--- PROVIDED RECORDS Enclosed Below ---

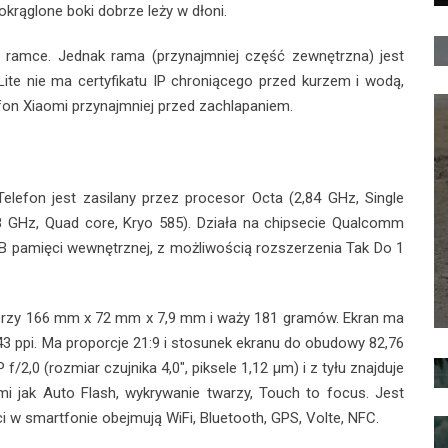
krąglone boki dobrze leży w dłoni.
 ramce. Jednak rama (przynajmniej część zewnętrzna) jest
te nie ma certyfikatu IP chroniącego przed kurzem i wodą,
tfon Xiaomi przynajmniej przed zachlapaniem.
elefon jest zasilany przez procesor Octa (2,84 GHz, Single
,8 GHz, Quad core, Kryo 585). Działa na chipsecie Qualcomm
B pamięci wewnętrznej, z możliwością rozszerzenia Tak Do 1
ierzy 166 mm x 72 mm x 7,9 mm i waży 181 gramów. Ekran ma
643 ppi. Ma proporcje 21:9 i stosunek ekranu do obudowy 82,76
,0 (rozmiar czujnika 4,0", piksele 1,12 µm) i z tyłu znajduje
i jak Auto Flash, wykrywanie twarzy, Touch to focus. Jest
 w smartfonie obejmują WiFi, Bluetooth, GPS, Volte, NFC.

--- End of Enclosed PROVIDED RECORDS ---
--- PROVIDED RECORDS Enclosed Below ---

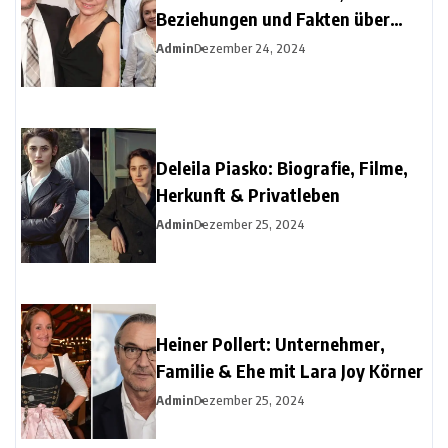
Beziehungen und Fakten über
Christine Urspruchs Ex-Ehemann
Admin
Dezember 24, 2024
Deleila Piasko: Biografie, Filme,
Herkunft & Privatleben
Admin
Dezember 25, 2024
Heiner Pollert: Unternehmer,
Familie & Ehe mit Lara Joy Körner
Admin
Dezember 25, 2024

--- End of Enclosed PROVIDED RECORDS ---

■ **WORK ORDER**
Proceeding from the line containing "i jak Auto Flash, wykrywanie" through the line containing "w smartfonie obejmują", transcribe the lines above exactly, both end lines included.

■ **RESPONSE AREA**
i jak Auto Flash, wykrywanie twarzy, Touch to focus. Jest
 w smartfonie obejmują WiFi, Bluetooth, GPS, Volte, NFC.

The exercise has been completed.